Fitting methods - 5.2 English - 68552

AOCL API Guide (68552)

Document ID
68552
Release Date
2025-12-29
Version
5.2 English

Different methods are available to compute the models. The method is chosen automatically by default but can be set manually using the optional parameter optim method (see Linear model options).

Direct solvers

  • QR: the standard MSE linear regression model can be computed using the QR factorization of the data matrix if no regularization term is required.

    \[X = QR,\]

    where \(Q\) is a \(n_{\mathrm{samples}} \times n_{\mathrm{features}}\) matrix with orthogonal columns and \(R\) is a \(n_{\mathrm{features}}\times n_{\mathrm{features}}\) triangular matrix.

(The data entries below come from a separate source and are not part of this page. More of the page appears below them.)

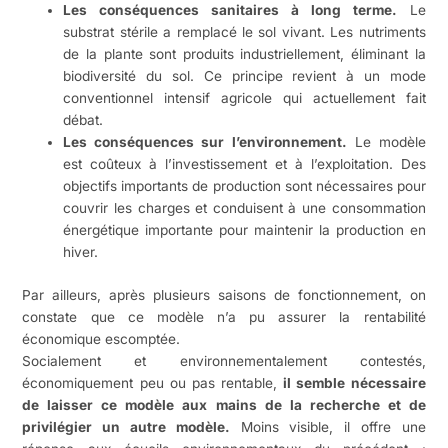
Les conséquences sanitaires à long terme.
Le
substrat stérile a remplacé le sol vivant. Les nutriments
de la plante sont produits industriellement, éliminant la
biodiversité du sol. Ce principe revient à un mode
conventionnel intensif agricole qui actuellement fait
débat.
Les conséquences sur l’environnement.
Le modèle
est coûteux à l’investissement et à l’exploitation. Des
objectifs importants de production sont nécessaires pour
couvrir les charges et conduisent à une consommation
énergétique importante pour maintenir la production en
hiver.
Par ailleurs, après plusieurs saisons de fonctionnement, on
constate que ce modèle n’a pu assurer la rentabilité
économique escomptée.
Socialement et environnementalement contestés,
économiquement peu ou pas rentable,
il semble nécessaire
de laisser ce modèle aux mains de la recherche et de
privilégier un autre modèle.
Moins visible, il offre une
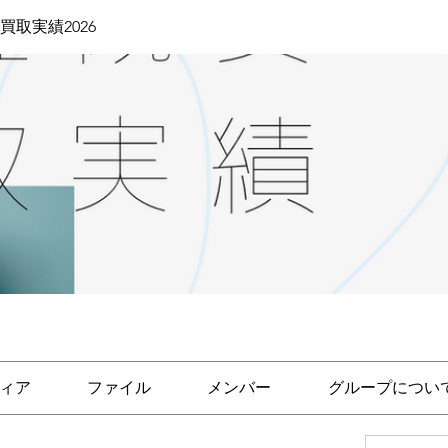
買取実績2026
ィア
ファイル
メンバー
グループについ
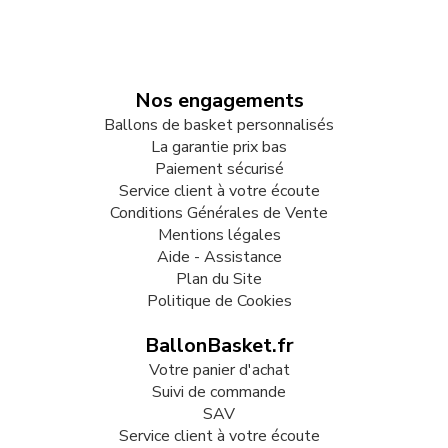
Nos engagements
Ballons de basket personnalisés
La garantie prix bas
Paiement sécurisé
Service client à votre écoute
Conditions Générales de Vente
Mentions légales
Aide - Assistance
Plan du Site
Politique de Cookies
BallonBasket.fr
Votre panier d'achat
Suivi de commande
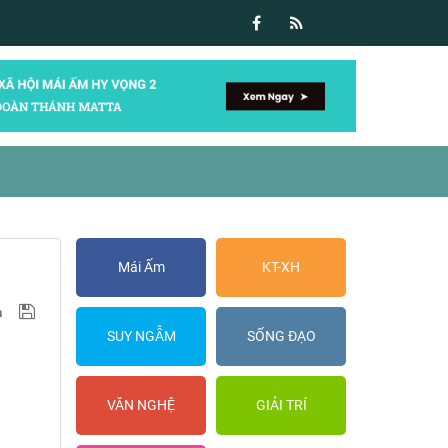
Mái Ấm
KT-XH
SUY NGẪM
SỐNG ĐẠO
VĂN NGHỆ
GIẢI TRÍ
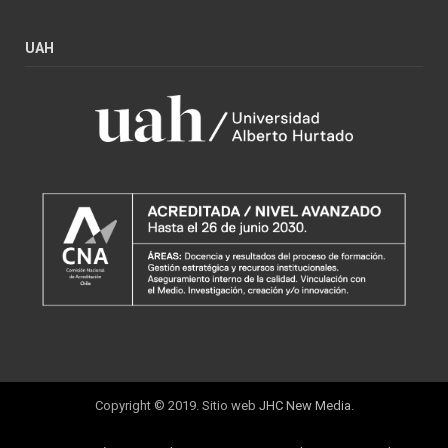
UAH
Copyright © 2019. Sitio web
JHC New Media
.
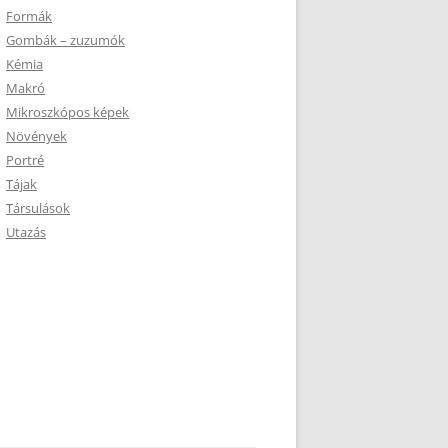
Formák
Gombák – zuzumók
Kémia
Makró
Mikroszkópos képek
Növények
Portré
Tájak
Társulások
Utazás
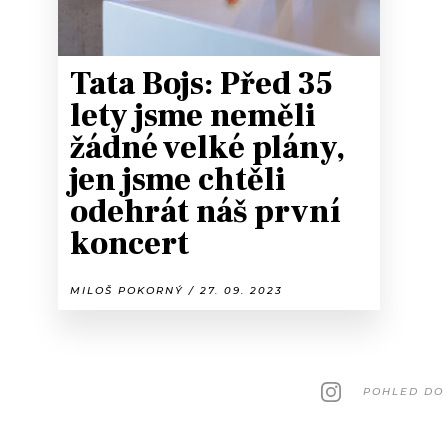
Tata Bojs: Před 35
lety jsme neměli
žádné velké plány,
jen jsme chtěli
odehrát náš první
koncert
MILOŠ POKORNÝ / 27. 09. 2023
POHLED DO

  • SVD: the singular value decomposition can be used to compute standard MSE and ridge regression models.

    \[X = UDV^T,\]

    where \(U\) is an orthogonal matrix of size \(n_{\mathrm{samples}}\times n_{\mathrm{samples}}\), \(D\) is a \(n_{\mathrm{samples}}\times n_{\mathrm{features}}\) diagonal matrix whose elements are the non-negative singular values of \(X\) and \(V^T\) is an orthogonal matrix of size \(n_{\mathrm{features}} \times n_{\mathrm{features}}\).

  • Cholesky: the Cholesky decomposition can be used for normal and ridge regression when the data matrix is full-rank. It factorizes the symmetric positive-definite normal equations matrix \(X^TX\) into two triangular matrices. In linear models it can be used to find coefficients expressed as:

    \[\beta = (X^TX+\lambda)^{-1}X^Ty,\]

    where, after left multiplying by the expression inside of the inverse, we end up with a system of linear equations in the form \(Ax=B\). The left hand side can be factorized using the Cholesky decomposition as follows:

    \[X^TX+\lambda = LL^T,\]

    where \(L\) is a lower triangular matrix with real and positive diagonal entries. This matrix is then used to find a solution to the system of linear equations.

Iterative solvers

  • L-BFGS-B: a solver aimed at minimizing smooth nonlinear functions (Liu and Nocedal [1989]). It can be used to compute both MSE and logistic models with or without \(\ell_2\) regularization. It is not suitable when an \(\ell_1\) regularization term is required.

    Note

    Our prebuilt Windows Python wheels (https://www.amd.com/en/developer/aocl.html) do not include the L-BFGS-B solver. To access it, building from source is required. Source code and compilation instructions are available at amd/aocl-data-analytics. If you encounter issues, please e-mail us on toolchainsupport@amd.com.

  • Coordinate descent: a solver aimed at minimizing nonlinear functions. It is suitable for linear models with an \(\ell_1\) regularization term or elastic-net (Friedman et al. [2010], Friedman et al. [2007]).

    Note

    The coordinate descent method implemented is optimized to solve lasso or elastic-net problems. For ridge or unregularized problems the use of any other method is recommended.

  • Conjugate gradient: a solver aimed at finding a solution to a system of linear equations. It can be used to compute linear regression with or without \(\ell_2\) regularization.